Он бросает взгляд в мою сторону, молчит, будто не понимает. Я тоже пояснений не даю. Он должен догадаться. О чем еще я могу спрашивать?
– Нехорошо подслушивать, Рада, – произносит, и я невольно улыбаюсь.
Потому что теперь знаю. Потому что он со мной в одной лодке и мы тонем в этом водовороте вместе.
– Я тоже люблю тебя, – шепчу тихо, но уверена, Никита меня слышит.
А когда оборачиваюсь, чтобы проверить, ловлю черную мглу расширенных зрачков. Он грязно ругается, со свистом колес сворачивает на обочину и, резко притянув к себе, усаживает сверху.
Боюсь, даже стойкая помада не выдержит такого наступления.
Глава 36
Рада
Две недели исчезают просто по щелчку. Мне теперь мало, так мало Никиты. Всегда. Я скучаю по нему, даже когда он спускается на кухню, чтобы приготовить нам завтрак. Это ужасно, да? Ничего не могу с собой поделать.
Даты сменяют одна другую и очень стремительно приближают день рождения Никиты. Ему исполнится двадцать девять. Я переживаю с первой минуты, как задумалась об этом, но в последнее время особенно. Потому что собираюсь устроить ему вечеринку.

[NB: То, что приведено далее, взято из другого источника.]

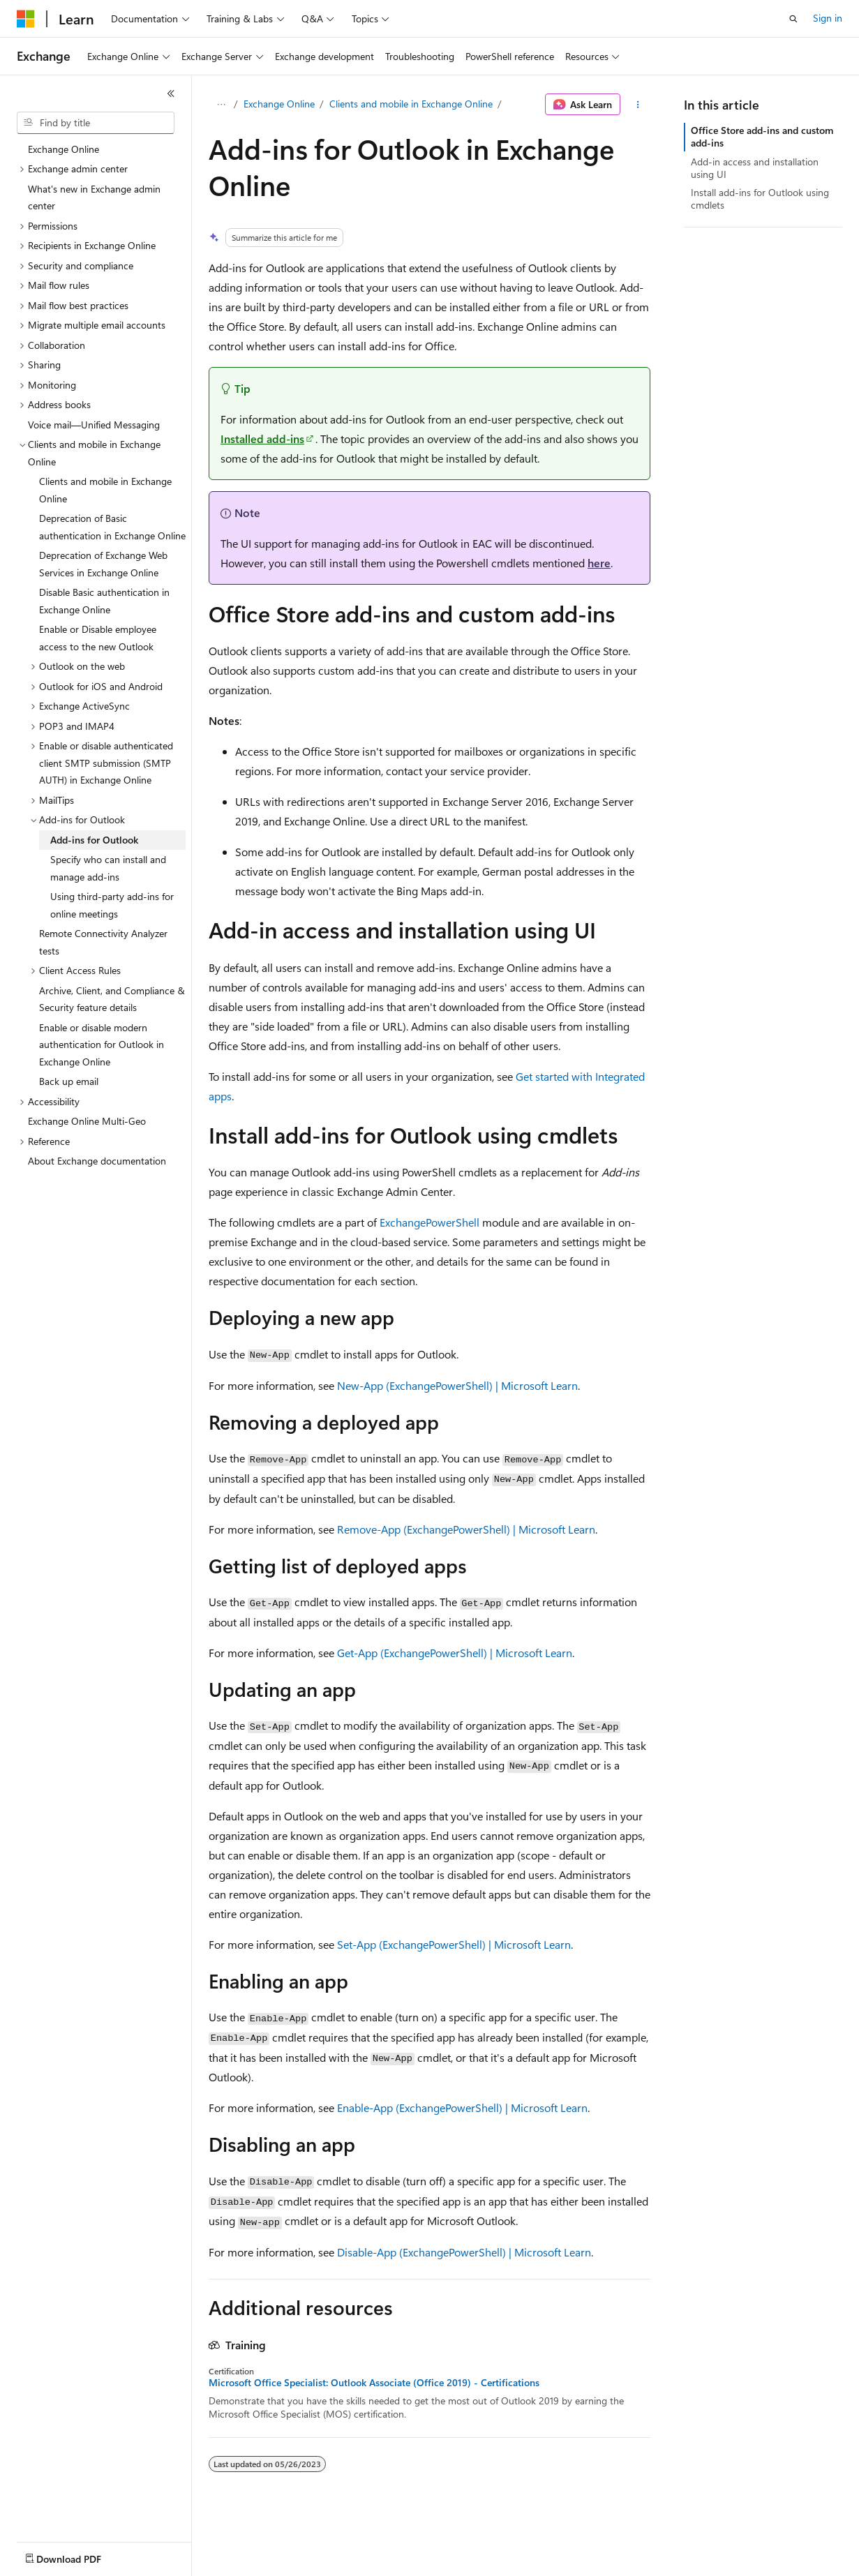 The height and width of the screenshot is (2576, 859). What do you see at coordinates (599, 562) in the screenshot?
I see `here` at bounding box center [599, 562].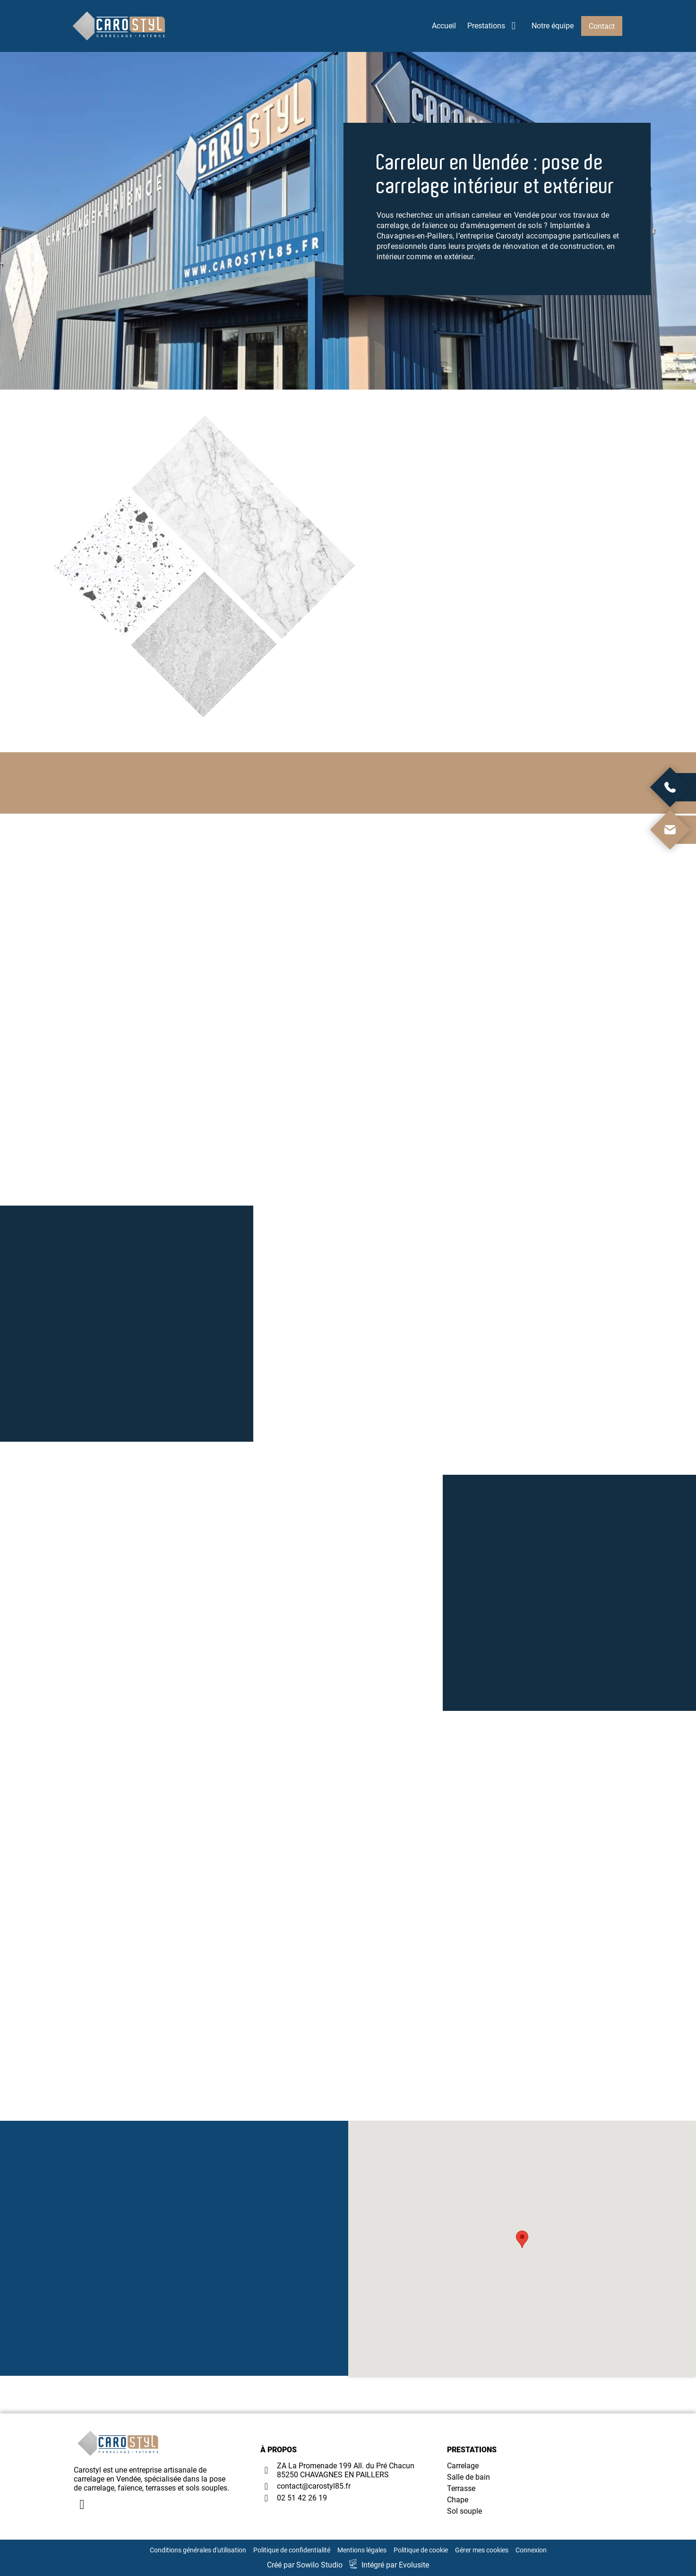 The height and width of the screenshot is (2576, 696). What do you see at coordinates (463, 2465) in the screenshot?
I see `Carrelage` at bounding box center [463, 2465].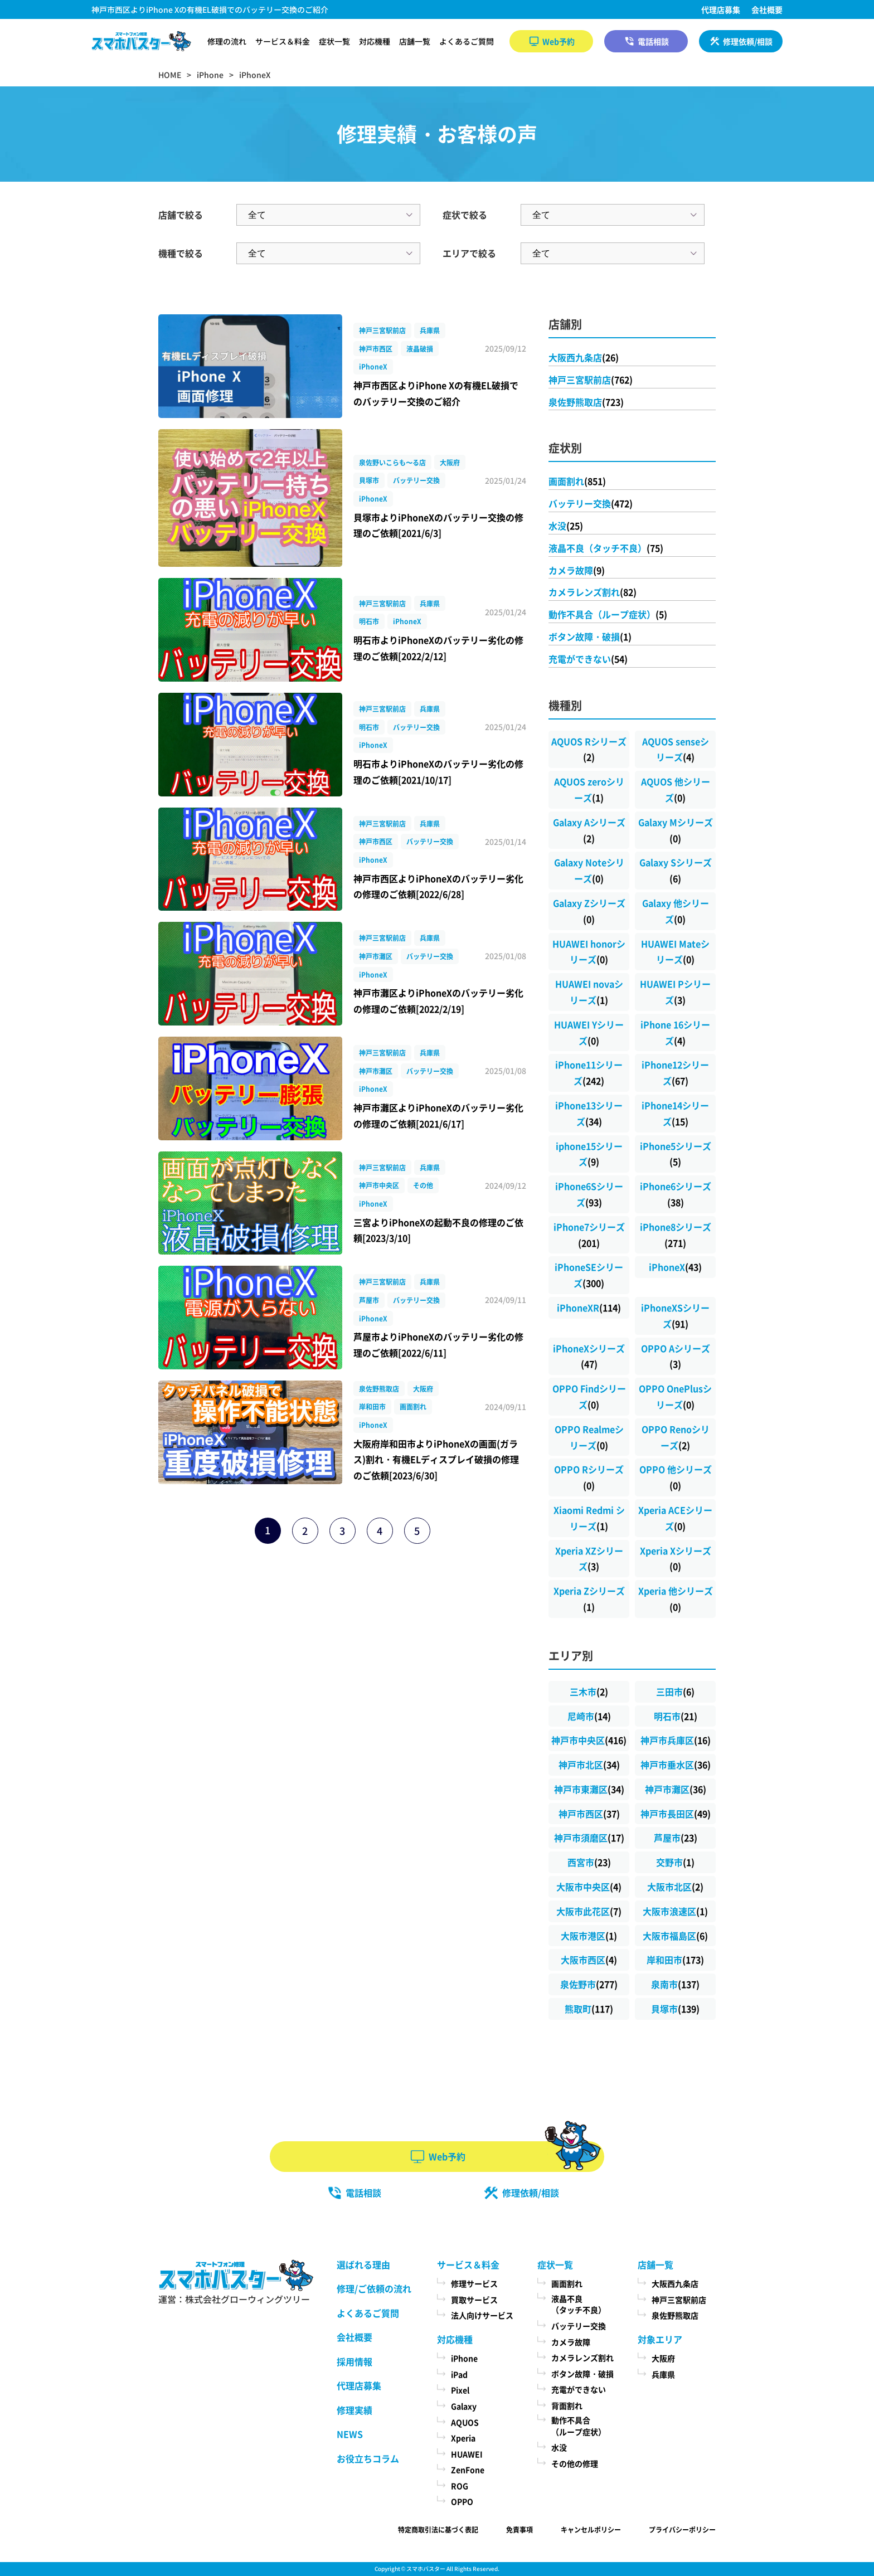 This screenshot has width=874, height=2576. Describe the element at coordinates (354, 2410) in the screenshot. I see `修理実績` at that location.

Ну а что? День идеально выпадает на субботу, это ли не знак? Хотя все больше сомневаюсь, хорошая ли затея. Сама не жалую сюрпризы, как и Никита, но Макс сказал отличную вещь, мол, чем не повод их полюбить?
Это подбодрило меня, я ведь очень хочу сделать что-то хорошее. Для Никиты. Ему нужен лучик света в беспросветной тьме, потому что дела у семейства Горских складываются не лучшим образом. Он пропадает вместе с отцом на работе, а я рада, что могу хоть чем-то помочь: наконец понадобилась моя суперспособность гладить рубашки за пять минут. Правда, с его навороченной паровой станцией ума много не надо.
Сделку по продаже фирмы должны завершить в начале года, после праздников. Я не знаю подробностей, но представляю масштабы, и они пугают.
Поэтому продолжаю готовиться к торжеству. Без одобрения Макса и Татьяны ничего не организую. Да, я и родителей Никиты пригласила, так будет правильно – тихий, уютный вечер. Мы ездили к ним всего раз, но я знаю, что Татьяна хотела бы видеть сына чаще. И она правда хорошо меня приняла – она искренне рада, я ведь чувствую фальшь. Как, например, от его отца, но он старается, поэтому я спокойна. Ведет себя дружелюбно, а большего и не надо, он совсем не обязан меня любить. Вполне хватает того, что они с Никитой снова общаются, а я не чувствую себя яблоком раздора.
Татьяна, кстати, извиняется за мужа, хоть я и настаиваю, чтобы не думала об этом. Она не знает подробностей, в которые я не собираюсь ее посвящать, но за обсуждением меню для праздника не устает напоминать, что главное – счастье сына. А, по ее словам, она не видела его таким счастливым уже давным-давно.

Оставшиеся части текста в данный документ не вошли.